Errada, porque o pedido de explicações não suspende o prazo decadencial enquanto não houver decisão judicial.
- B)O advogado poderá ingressar com um Pedido de Explicações, preparatório ao oferecimento da ação penal privada, providência que não interrompe o prazo decadencial.
Certa, porque o pedido de explicações é preparatório da ação penal privada, mas não interrompe o prazo decadencial.
- C)O advogado poderá ingressar com um Pedido de Explicações, preparatório ao oferecimento da ação penal privada, providência que prorroga o prazo decadencial em 6 meses.
Errada, pois não existe prorrogação legal de 6 meses por causa do pedido de explicações.
- D)Independentemente da propositura do Pedido de Explicações, o prazo para oferecimento da ação penal privada é aumentado em 1/3 em virtude do número potencial de pessoas que tiveram conhecimento da ofensa.
Errada, porque o prazo decadencial não aumenta em 1/3 pelo número de pessoas que ouviram a ofensa.
- E)O advogado deverá ingressar com um Pedido de Explicações, imprescindível para a propositura da ação penal privada.
Errada, porque o pedido de explicações não é condição obrigatória para o ajuizamento da ação penal privada.
Gabarito: B
Quando a fala é ambígua e pode esconder uma ofensa à honra, o Código Penal permite ao ofendido pedir explicações em juízo, nos termos do art. 144 do CP. Esse pedido serve para tirar a dúvida sobre o sentido real da frase e ajudar a decidir se cabe queixa-crime por calúnia, difamação ou injúria.
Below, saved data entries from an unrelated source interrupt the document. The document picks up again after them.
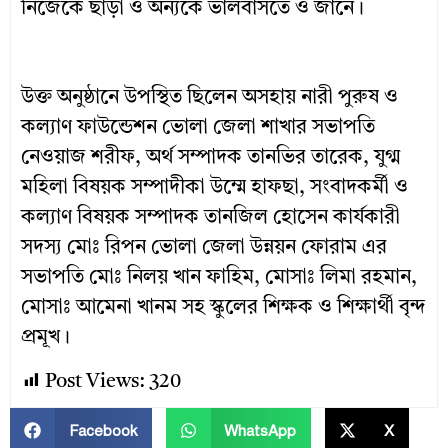
নিজেকে ছাড়া ও অন্যকে ভালবাসতে ও জানে।
উক্ত অনুষ্ঠানে উপস্থিত ছিলেন অসহায় নারী পুরুষ ও
কল্যাণ ফাউন্ডেশন ভোলা জেলা শাখার সভাপতি
নেওয়াজ শরীফ, অর্থ সম্পাদক তানভির তারেক, যুগ্ম
মহিলা বিষয়ক সম্পাদীকা উম্মে হাফছা, সংবাদকর্মী ও
কল্যাণ বিষয়ক সম্পাদক তানজিল হোসেন কার্যকারী
সদস্য মোঃ রিপন ভোলা জেলা উন্নয়ন ফোরাম এর
সভাপতি মোঃ নিলয় খান ফাহিম, মোসাঃ লিমা রহমান,
মোসাঃ আমেনা খানম সহ স্কুলের শিক্ষক ও শিক্ষার্থী বৃন্দ
প্রমূখ।
Post Views:
320
Facebook
WhatsApp
X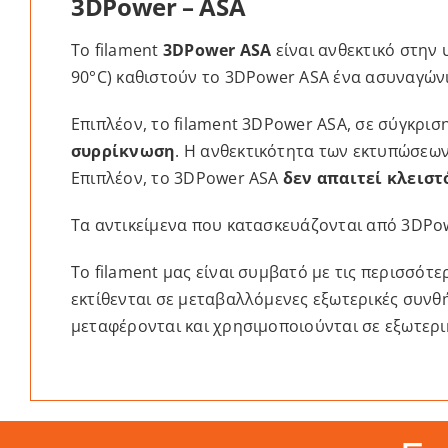
3DPower – ASA
Το filament
3DPower ASA
είναι ανθεκτικό στην
90°C) καθιστούν το 3DPower ASA ένα ασυναγώνι
Επιπλέον, το filament 3DPower ASA, σε σύγκρισ
συρρίκνωση
. Η ανθεκτικότητα των εκτυπώσεων
Επιπλέον, το 3DPower ASA
δεν απαιτεί κλειστ
Τα αντικείμενα που κατασκευάζονται από 3DPow
Το filament μας είναι συμβατό με τις περισσό
εκτίθενται σε μεταβαλλόμενες εξωτερικές συνθή
μεταφέρονται και χρησιμοποιούνται σε εξωτερι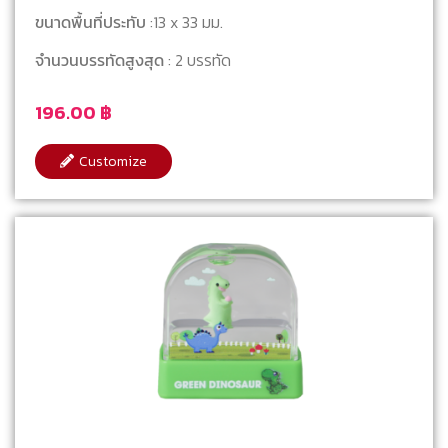
ขนาดพื้นที่ประทับ
:13 x 33 มม.
จำนวนบรรทัดสูงสุด
: 2 บรรทัด
196.00
฿
Customize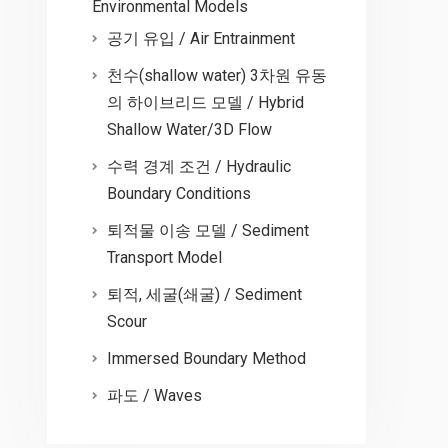
Environmental Models
공기 유입 / Air Entrainment
천수(shallow water) 3차원 유동
의 하이브리드 모델 / Hybrid
Shallow Water/3D Flow
수력 경계 조건 / Hydraulic
Boundary Conditions
퇴적물 이송 모델 / Sediment
Transport Model
퇴적, 세굴(쇄굴) / Sediment
Scour
Immersed Boundary Method
파도 / Waves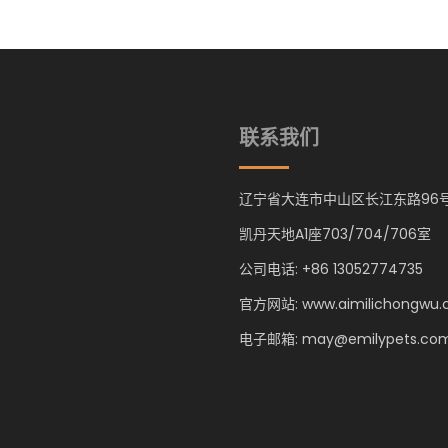
联系我们
辽宁省大连市中山区长江东路96
凯丹天地A1座703/704/706室
公司电话: +86 13052774735
官方网站: www.aimilichongwu
电子邮箱: may@emilypets.co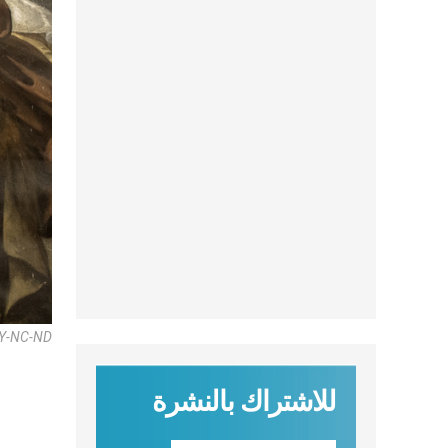
 BY-NC-ND
للاشتراك بالنشرة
Mas atenção: ele é só uma providência preparatória, não é um “botão de pausa” do prazo decadencial de 6 meses previsto no art. 38 do CPP e no art. 103 do CP. Por isso, a banca acertou ao marcar a letra B. O pedido de explicações pode ser usado antes da ação penal privada, mas sua apresentação não interrompe nem suspende a decadência. Em outras palavras, enquanto o advogado pede ao juiz que a pessoa explique o que disse, o relógio do prazo continua correndo normalmente. Na prática, isso significa que o advogado deve ficar atento ao tempo: se ele esperar demais, pode perder o direito de queixa. O pedido de explicações é útil, mas não dá folga processual. Nem prorroga prazo, nem é requisito obrigatório para ajuizar a ação penal privada. Resumo de prova: art. 144 do CP autoriza o pedido de explicações para esclarecer ofensa ambígua, mas ele não afeta o prazo decadencial. Se a frase foi ofensiva e o sentido já está claro, o ofendido pode partir direto para a queixa-crime.